The availability of careful pathologic assessment, including the determination of tumor ER and PR content, is central to making decisions about systemic adjuvant therapy. The best current technology for assessing hormone receptor status is with immunohistochemical reactions performed on histologic sections prepared from paraffin-embedded breast tumor tissues that have been fixed in 10% buffered formalin. Across different populations, approximately 55% of breast tumors will stain positive for both ER and PR, 8% will stain positive for ER only, 8% will stain for PR only, and 29–39% of tumors will not stain positive for either receptor.
Endocrine Therapy
Many breast cancers are responsive to a wide variety of endocrine therapies. Benefit from such therapies may be predicted by the presence of ER or PR in the breast cancer. The use of adjuvant endocrine therapy in women with hormone receptor-positive breast cancer substantially reduces the risk of disease recurrence and death. The benefit from endocrine therapy is considerable enough that in the absence of hormone receptor determination (i.e., unknown receptor status), a breast cancer should be considered receptor positive. The most widely used endocrine therapy is the selective estrogen receptor modulator (SERM) tamoxifen. The SERM toremifene is similarly efficacious. Evidence suggests that 5 years of tamoxifen therapy is superior to shorter durations of therapy. Ten years of tamoxifen therapy provided no advantage over 5 years of therapy in two studies of women with lymph node-negative breast cancer.

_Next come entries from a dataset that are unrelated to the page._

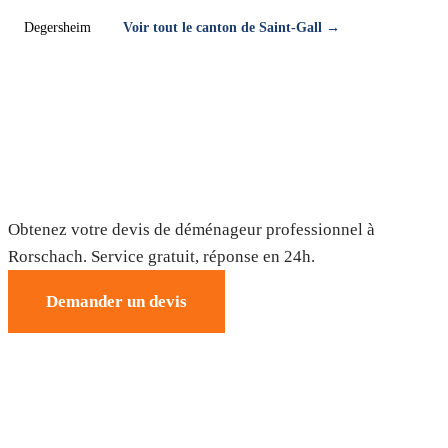
Degersheim
Voir tout le canton de Saint-Gall →
Déménagement à Rorschach — Devis
gratuit
Obtenez votre devis de déménageur professionnel à
Rorschach. Service gratuit, réponse en 24h.
Demander un devis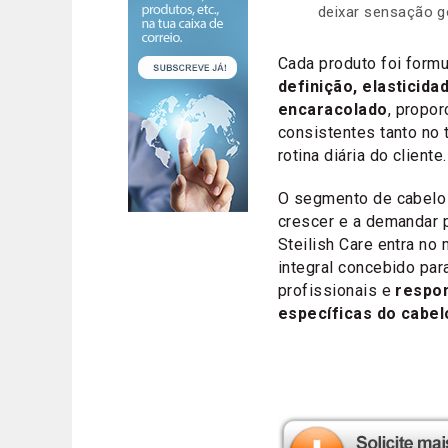
deixar sensação g
Cada produto foi form
definição, elasticida
encaracolado
, propo
consistentes tanto no
rotina diária do cliente.
O segmento de cabelo 
crescer e a demandar 
Steilish Care entra n
integral concebido par
profissionais e
respo
específicas do cabel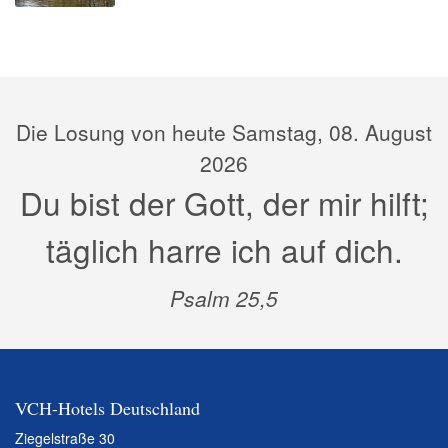
Die Losung von heute Samstag, 08. August
2026
Du bist der Gott, der mir hilft;
täglich harre ich auf dich.
Psalm 25,5
VCH-Hotels Deutschland
Ziegelstraße 30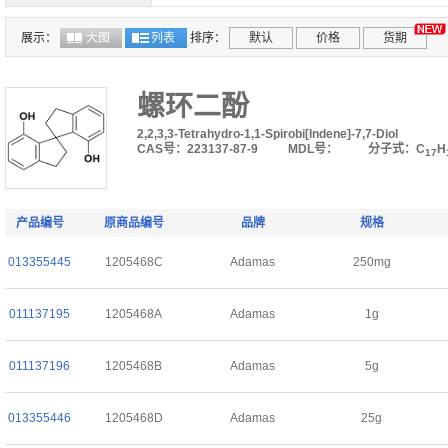
展示：
大图
列表
排序：
默认
价格
货期
螺环二酚
2,2,3,3-Tetrahydro-1,1-Spirobi[Indene]-7,7-Diol
CAS号：223137-87-9
MDL号：
分子式：C
H
17
产品编号
原商品编号
品牌
规格
013355445
1205468C
Adamas
250mg
011137195
1205468A
Adamas
1g
011137196
1205468B
Adamas
5g
013355446
1205468D
Adamas
25g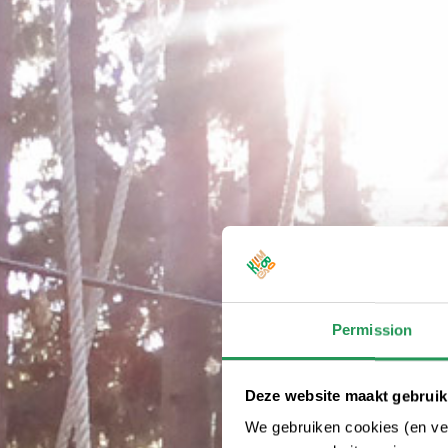
Permission
Deze website maakt gebruik
We gebruiken cookies (en ver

The benefit of chemotherapy is additive to that achieved with the use of tamoxifen. Therefore the use of both cytotoxic chemotherapy and tamoxifen provides benefits greater than those from either therapy alone. Tamoxifen is associated with toxicity, including hot flashes and a low risk of thromboembolic disease, endometrial carcinoma, and cataracts. In postmenopausal women, tamoxifen appears to maintain bone mineral density. In women with hormone receptor-positive tumors, tamoxifen decreases the risk of second, contralateral breast cancers.

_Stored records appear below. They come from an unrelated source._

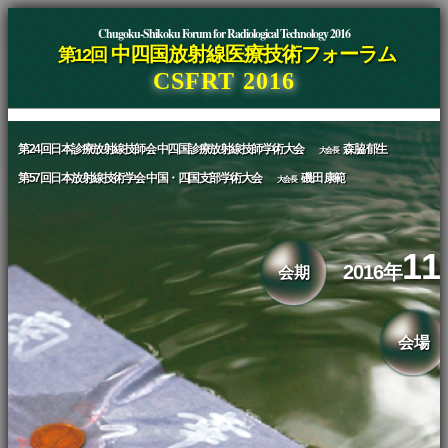
Chugoku-Shikoku Forum for Radiological Technology 2016
中四国放射線医療技術フォーラム
第12回
CSFRT 2016
第24回日本診療放射線技師会 中四国診療放射線技師学術大会
森脇 郁生
大会長
第57回日本放射線技術学会 中国・四国支部学術大会
磯田 康範
大会長
11
2016年
会期
会場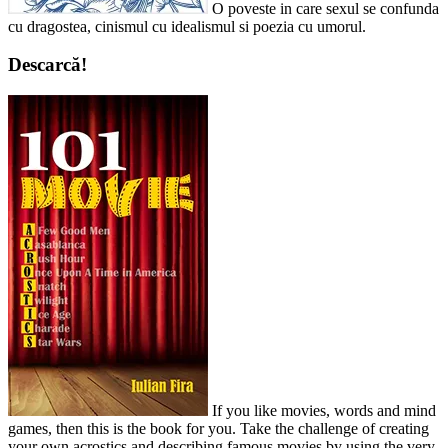
O poveste in care sexul se confunda
cu dragostea, cinismul cu idealismul si poezia cu umorul.
Descarcă!
If you like movies, words and mind
games, then this is the book for you. Take the challenge of creating
your own acrostics and describing famous movies by using the very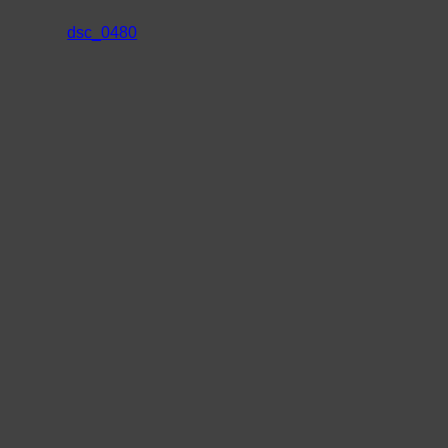
dsc_0480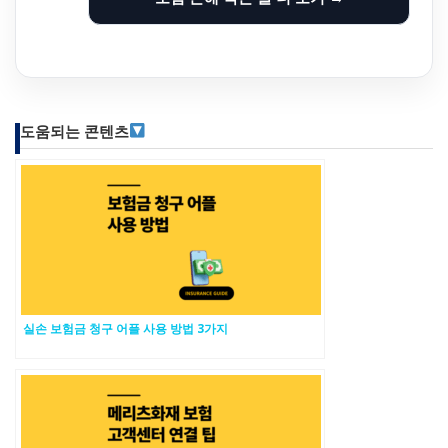
도움되는 콘텐츠
실손 보험금 청구 어플 사용 방법 3가지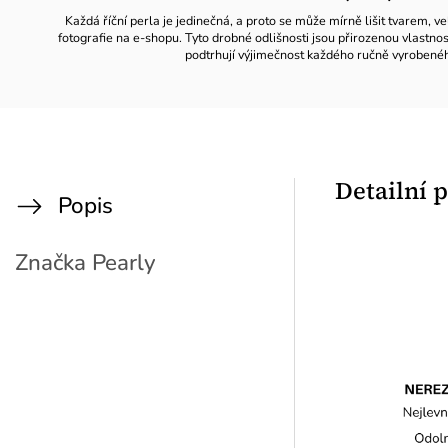
Každá říční perla je jedinečná, a proto se může mírně lišit tvarem, ve
fotografie na e-shopu. Tyto drobné odlišnosti jsou přirozenou vlastno
podtrhují výjimečnost každého ručně vyrobené
Detailní 
Popis
Značka
Pearly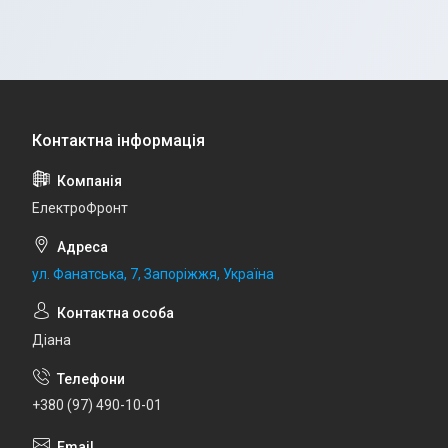
ЕлектроФронт
ул. Фанатська, 7, Запоріжжя, Україна
Діана
+380 (97) 490-10-01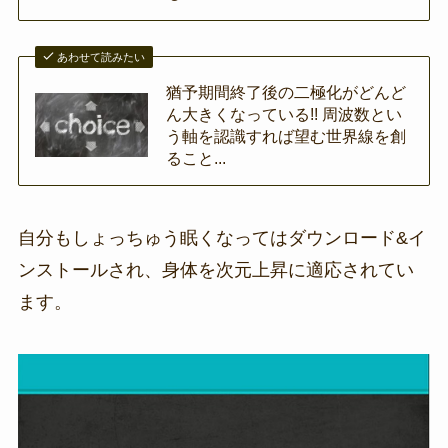
あわせて読みたい
猶予期間終了後の二極化がどんど
ん大きくなっている!! 周波数とい
う軸を認識すれば望む世界線を創
ること...
自分もしょっちゅう眠くなってはダウンロード&イ
ンストールされ、身体を次元上昇に適応されてい
ます。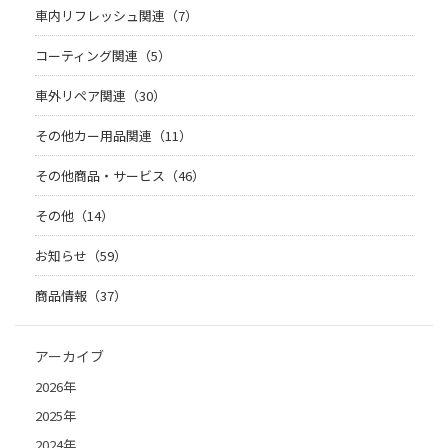
車内リフレッシュ関連（7）
コーティング関連（5）
車外リペア関連（30）
その他カー用品関連（11）
その他商品・サービス（46）
その他（14）
お知らせ（59）
商品情報（37）
アーカイブ
2026年
2025年
2024年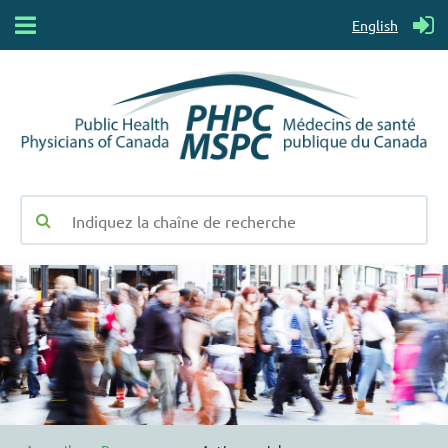
English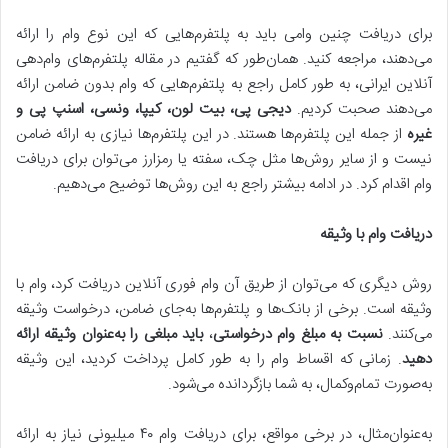
برای دریافت چنین وامی باید به پلتفرم‌هایی که این نوع وام را ارائه
می‌دهند، مراجعه کنید. همان‌طور که گفتیم در مقاله پلتفرم‌های وام‌دهی
آنلاین ایرانی، به طور کامل راجع به پلتفرم‌هایی که وام بدون ضامن ارائه
می‌دهند صحبت کردیم.
دیجی پی، بیت لون، کیپا، ونسی، اسنپ پی و
غیره
از جمله این پلتفرم‌ها هستند. در این پلتفرم‌ها نیازی به ارائه ضامن
نیست و از سایر روش‌ها مثل چک، سفته یا رمزارز می‌توان برای دریافت
وام اقدام کرد. در ادامه بیشتر راجع به این روش‌ها توضیح می‌دهیم.
دریافت وام با وثیقه
روش دیگری که می‌توان از طریق آن وام فوری آنلاین دریافت کرد، وام با
وثیقه است. برخی از بانک‌ها و پلتفرم‌ها به‌جای ضامن، درخواست وثیقه
می‌کنند.
نسبت به مبلغ وام درخواستی
،
باید مبلغی را به‌عنوان وثیقه ارائه
دهید
. زمانی که اقساط وام را به طور کامل پرداخت کردید، این وثیقه
به‌صورت تمام‌وکمال، به شما بازگردانده می‌شود.
به‌عنوان‌مثال، در برخی مواقع، برای دریافت وام ۴۰ میلیونی نیاز به ارائه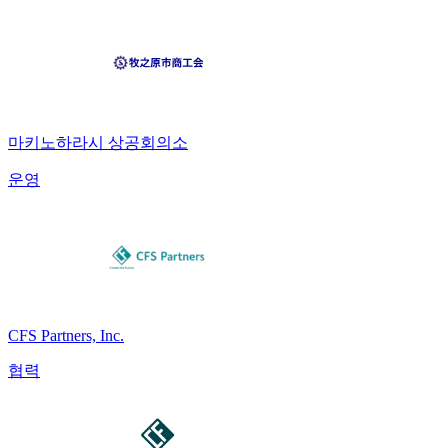
마키노하라시 상공회의소
운영
CFS Partners, Inc.
협력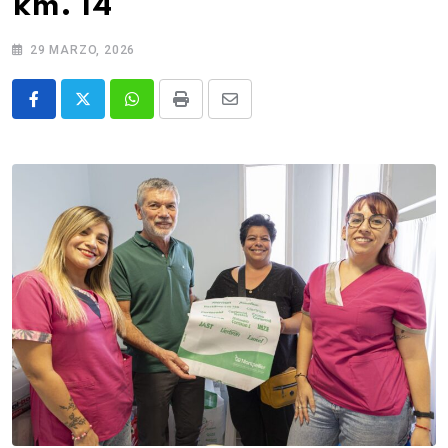
km. 14
29 MARZO, 2026
Whatsapp
Print
Share
via
Email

In postmenopausal women, the major source of estrogen is the conversion of adrenally synthesized androgen to estrogens by the aromatase enzyme. This conversion is inhibited by the use of selective aromatase inhibitors. These agents do not adequately suppress estrogen levels in women with functioning ovaries. Selective aromatase inhibitors have been evaluated in postmenopausal women in direct comparison with tamoxifen or in sequence with tamoxifen. Recent evidence from six randomized phase III trials suggests a benefit from the use of aromatase inhibitors in postmenopausal women either alone or sequentially with tamoxifen. All trials have shown improvement in disease-free-survival in favor of the incorporation of an aromatase inhibitor in the treatment of hormone receptor-positive breast cancer in postmenopausal women.
These gains achieved with aromatase inhibitors must be balanced with the substantial costs associated with these agents as well as their different toxicity profiles. Tamoxifen and the aromatase inhibitors are usually very well tolerated, with few patients stopping treatment due to toxicity. However, tamoxifen causes more uterine bleeding, endometrial cancer, and thromboembolism. Substantial numbers of patients who take aromatase inhibitors experience musculoskeletal symptoms, osteoporosis, and fractures.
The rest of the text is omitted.